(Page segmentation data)
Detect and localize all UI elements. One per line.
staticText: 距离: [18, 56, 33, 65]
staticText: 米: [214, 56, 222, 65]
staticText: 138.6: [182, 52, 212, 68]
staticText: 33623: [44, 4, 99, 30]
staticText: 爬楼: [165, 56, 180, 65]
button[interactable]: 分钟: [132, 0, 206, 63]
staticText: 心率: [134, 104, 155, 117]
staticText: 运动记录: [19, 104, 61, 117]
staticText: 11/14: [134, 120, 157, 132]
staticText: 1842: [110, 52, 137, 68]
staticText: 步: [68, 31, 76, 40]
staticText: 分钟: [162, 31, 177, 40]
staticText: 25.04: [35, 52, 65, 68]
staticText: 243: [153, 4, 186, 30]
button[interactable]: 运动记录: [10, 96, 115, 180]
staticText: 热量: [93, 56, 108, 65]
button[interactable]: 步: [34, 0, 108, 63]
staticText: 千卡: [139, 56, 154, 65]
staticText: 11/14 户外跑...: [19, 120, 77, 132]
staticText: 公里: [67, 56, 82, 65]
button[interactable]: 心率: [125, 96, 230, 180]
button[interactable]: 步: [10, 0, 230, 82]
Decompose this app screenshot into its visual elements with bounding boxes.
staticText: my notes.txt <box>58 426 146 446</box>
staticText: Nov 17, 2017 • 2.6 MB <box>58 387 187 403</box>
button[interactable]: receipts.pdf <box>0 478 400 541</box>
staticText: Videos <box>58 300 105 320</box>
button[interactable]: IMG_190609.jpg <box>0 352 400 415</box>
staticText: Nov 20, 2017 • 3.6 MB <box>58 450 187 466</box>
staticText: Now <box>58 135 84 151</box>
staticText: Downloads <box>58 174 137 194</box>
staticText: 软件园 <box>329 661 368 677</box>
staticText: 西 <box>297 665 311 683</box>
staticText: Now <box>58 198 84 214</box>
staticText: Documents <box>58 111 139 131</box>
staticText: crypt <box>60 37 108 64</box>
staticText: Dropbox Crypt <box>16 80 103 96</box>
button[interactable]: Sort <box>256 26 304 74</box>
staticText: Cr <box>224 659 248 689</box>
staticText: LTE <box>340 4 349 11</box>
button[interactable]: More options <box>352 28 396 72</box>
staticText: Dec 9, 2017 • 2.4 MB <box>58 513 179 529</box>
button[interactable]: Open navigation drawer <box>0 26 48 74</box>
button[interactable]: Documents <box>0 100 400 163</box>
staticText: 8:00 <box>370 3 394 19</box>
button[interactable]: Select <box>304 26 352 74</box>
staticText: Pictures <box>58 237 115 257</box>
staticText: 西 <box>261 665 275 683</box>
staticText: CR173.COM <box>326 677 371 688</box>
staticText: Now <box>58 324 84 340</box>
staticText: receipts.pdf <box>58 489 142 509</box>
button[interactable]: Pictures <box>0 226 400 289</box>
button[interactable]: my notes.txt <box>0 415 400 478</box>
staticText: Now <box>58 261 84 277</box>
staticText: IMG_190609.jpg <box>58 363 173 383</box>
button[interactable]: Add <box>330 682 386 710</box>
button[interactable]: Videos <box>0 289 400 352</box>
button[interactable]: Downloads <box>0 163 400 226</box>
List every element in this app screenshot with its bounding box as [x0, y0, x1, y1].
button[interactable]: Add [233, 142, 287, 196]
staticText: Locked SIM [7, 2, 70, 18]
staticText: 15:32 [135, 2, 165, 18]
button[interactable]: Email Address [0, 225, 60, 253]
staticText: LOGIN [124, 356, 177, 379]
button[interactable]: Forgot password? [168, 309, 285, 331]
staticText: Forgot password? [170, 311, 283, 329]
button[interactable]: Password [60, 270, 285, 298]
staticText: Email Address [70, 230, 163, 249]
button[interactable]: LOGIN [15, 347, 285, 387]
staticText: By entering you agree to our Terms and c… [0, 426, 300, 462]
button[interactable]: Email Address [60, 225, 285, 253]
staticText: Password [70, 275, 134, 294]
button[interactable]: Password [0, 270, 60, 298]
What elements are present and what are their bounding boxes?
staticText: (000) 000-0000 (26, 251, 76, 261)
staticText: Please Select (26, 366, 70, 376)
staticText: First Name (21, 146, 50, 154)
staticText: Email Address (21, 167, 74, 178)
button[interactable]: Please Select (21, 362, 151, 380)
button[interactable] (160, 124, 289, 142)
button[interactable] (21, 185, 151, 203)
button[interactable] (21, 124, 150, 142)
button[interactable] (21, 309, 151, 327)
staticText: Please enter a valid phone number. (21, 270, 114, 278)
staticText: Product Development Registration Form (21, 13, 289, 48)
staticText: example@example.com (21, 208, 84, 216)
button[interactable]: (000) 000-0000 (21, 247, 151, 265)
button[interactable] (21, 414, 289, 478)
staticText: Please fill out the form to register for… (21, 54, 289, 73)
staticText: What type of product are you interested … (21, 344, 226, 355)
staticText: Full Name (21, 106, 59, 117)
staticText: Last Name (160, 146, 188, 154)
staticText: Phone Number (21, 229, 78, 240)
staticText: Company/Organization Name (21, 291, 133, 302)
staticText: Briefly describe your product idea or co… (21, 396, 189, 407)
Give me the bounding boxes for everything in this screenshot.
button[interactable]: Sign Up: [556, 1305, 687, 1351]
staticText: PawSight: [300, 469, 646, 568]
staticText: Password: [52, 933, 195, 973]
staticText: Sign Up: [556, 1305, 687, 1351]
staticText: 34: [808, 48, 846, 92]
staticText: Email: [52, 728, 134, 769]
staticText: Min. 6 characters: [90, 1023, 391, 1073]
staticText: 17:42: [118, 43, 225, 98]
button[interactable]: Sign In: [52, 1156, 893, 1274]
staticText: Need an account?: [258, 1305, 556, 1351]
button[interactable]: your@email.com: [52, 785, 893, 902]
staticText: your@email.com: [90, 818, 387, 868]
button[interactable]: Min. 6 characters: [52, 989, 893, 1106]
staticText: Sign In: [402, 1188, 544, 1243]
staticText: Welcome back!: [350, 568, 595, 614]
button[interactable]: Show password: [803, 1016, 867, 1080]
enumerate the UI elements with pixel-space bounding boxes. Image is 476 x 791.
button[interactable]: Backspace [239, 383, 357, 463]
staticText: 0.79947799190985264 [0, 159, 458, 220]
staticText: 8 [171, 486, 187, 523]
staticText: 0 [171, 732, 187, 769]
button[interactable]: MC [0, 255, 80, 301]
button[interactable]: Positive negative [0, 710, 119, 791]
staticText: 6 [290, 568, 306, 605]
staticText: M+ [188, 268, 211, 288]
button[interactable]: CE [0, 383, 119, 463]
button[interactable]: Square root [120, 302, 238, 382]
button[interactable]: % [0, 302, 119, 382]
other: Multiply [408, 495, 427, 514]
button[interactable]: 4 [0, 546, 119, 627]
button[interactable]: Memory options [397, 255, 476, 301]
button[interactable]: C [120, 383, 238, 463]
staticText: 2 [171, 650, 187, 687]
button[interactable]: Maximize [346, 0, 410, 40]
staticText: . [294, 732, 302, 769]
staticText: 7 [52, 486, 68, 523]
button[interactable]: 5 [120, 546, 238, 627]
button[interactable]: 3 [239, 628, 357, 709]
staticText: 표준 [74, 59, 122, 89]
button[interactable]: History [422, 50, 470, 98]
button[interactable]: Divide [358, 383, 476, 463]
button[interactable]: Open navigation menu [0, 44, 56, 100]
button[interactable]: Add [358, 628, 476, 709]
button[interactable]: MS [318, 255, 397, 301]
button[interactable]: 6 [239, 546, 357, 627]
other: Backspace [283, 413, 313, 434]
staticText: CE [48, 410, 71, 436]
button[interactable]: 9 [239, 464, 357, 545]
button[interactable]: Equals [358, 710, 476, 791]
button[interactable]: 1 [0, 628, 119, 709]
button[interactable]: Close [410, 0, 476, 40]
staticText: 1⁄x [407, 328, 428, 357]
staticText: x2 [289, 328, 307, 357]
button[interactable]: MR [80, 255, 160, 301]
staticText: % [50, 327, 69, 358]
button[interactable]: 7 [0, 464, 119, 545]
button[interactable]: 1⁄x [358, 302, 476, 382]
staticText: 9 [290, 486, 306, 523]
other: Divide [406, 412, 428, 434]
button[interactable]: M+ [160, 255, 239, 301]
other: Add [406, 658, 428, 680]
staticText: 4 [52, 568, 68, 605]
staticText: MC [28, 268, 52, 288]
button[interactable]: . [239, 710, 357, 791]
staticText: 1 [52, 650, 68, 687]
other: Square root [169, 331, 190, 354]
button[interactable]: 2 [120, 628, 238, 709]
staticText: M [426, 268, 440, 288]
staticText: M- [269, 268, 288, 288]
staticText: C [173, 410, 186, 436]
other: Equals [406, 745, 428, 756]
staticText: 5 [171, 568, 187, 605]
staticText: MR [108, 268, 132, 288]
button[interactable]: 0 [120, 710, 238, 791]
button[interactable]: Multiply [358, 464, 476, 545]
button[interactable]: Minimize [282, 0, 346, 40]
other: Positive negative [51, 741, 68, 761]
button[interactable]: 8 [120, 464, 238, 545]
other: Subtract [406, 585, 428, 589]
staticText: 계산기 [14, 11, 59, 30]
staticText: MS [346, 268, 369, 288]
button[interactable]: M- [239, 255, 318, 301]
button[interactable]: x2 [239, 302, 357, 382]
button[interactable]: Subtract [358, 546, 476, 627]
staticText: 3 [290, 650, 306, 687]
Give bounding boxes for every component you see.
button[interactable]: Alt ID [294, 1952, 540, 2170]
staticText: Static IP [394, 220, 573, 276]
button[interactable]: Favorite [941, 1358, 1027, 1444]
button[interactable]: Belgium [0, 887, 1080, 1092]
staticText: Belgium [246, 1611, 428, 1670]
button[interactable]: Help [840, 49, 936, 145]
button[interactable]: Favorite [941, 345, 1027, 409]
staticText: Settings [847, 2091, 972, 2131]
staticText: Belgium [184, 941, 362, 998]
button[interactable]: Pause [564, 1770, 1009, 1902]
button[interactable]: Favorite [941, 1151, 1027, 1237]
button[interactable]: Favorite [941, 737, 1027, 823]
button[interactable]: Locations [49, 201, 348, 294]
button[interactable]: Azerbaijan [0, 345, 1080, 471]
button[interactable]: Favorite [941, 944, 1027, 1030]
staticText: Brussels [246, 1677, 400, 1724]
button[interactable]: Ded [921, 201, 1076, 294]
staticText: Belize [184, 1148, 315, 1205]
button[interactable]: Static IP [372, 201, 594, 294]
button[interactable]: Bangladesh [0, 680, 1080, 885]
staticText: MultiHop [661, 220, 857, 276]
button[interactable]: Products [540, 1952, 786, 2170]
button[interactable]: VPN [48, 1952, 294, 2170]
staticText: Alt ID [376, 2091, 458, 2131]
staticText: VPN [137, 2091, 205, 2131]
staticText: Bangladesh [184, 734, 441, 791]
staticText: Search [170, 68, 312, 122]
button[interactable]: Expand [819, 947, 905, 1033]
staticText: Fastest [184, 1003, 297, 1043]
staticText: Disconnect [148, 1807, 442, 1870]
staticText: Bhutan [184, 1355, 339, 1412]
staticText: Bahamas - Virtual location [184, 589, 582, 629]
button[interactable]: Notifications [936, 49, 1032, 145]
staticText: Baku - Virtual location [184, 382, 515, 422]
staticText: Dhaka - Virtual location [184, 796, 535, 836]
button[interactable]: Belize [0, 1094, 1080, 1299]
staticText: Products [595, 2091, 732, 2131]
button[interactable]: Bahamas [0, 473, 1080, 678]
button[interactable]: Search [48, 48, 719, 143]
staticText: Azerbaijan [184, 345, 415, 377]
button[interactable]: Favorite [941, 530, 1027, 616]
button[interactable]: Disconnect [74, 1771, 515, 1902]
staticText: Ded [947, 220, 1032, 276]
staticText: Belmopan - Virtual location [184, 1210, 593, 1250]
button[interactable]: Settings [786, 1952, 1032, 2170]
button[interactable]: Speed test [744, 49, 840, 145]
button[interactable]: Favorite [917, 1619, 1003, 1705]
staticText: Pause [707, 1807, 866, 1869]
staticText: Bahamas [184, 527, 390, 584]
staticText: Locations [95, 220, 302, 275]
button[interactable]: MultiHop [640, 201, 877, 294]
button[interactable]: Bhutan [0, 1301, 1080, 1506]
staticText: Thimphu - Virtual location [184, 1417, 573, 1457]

:: Exercise aim ::
Among the entries above, how many lines contain the string "Pictures"? Write the number alone.

:: Your response ::
2